Party culture explodes in Lake Havasu City
March 26, 2014
SPRING BREAK. Time to retreat to paradise and go as crazy as possible for that mid-semester college ritual of rebellion.
Lake Havasu City is one of those places, known for raging sunshine that will brown you in a heartbeat and a party culture like no other.
According to the General Manager of London Bridge Resort Cal Sheehy, the city has seen more than 10,000 visitors over the last three weeks.
Summer, Winter Action Tours, more commonly known as SWAT, is a student travel company that offers trip packages for students. For the last five years, SWAT has brought thirsty college students by the hordes to the usually laid back lake, which is split down the middle by the California-Arizona border.
Additionally, mega festivals have been on the rise. What has always been a spontaneous party during spring break is now an organized event. However, the city rejoices in this organization, as it still brings the benefit of tourism but keeps it in a quarantined place.

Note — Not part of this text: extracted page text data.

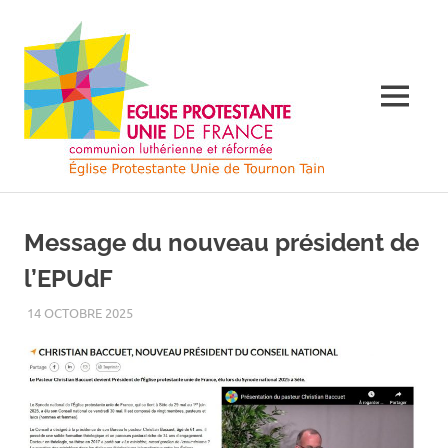
Skip
Église
to
content
Protes
MENU
Unie
de
Église
Protestante
France
Unie
Message du nouveau président de
de
France
à
l’EPUdF
à
Tournon
14 OCTOBRE 2025
LUC ROUSSET
NON CLASSÃ©
Tourno
sur
Rhône
sur
et
Tain
l'Hermitage
Rhône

SWAT creates a city of its own for spring breakers, giving them a section of certain hotels to infiltrate for their several-day stay and offering exclusive access to concerts, party boats and other waterside events. “Party packages” with hotel accommodations range from $320 to $430 and include concerts, beach games, themed parties and special access to events and party boats.
Cal State Long Beach’s spring break will be the fourth and final week of the SWAT events, and many CSULB students are heading out to Lake Havasu on a party bus shared with Cal State Fullerton students.
Josh Flores, a freshman kinesiology major, will be joining friends and fraternity members on the party bus.
“When I hear the name [Havasu] first thing that comes to mind is one of those ‘Girls Gone Wild’ commercials that I used to get my mouth watery over as a teenager,” Flores said. “I like to say, what happens in Havasu, never happened.”
It’s a wonder that Lake Havasu City manages to keep the streets clean and the water crystal clear during these four weeks of solid college partying. The city manages to recover flawlessly after the last party buses leave, preparing for the influx of families and youngsters for the summer session.
Michelle Gardia, the director of communications for the Lake Havasu City Visitor’s Bureau, like many residents of Lake Havasu, has adapted to the fast-paced tourism and has come to appreciate the high volume of energy.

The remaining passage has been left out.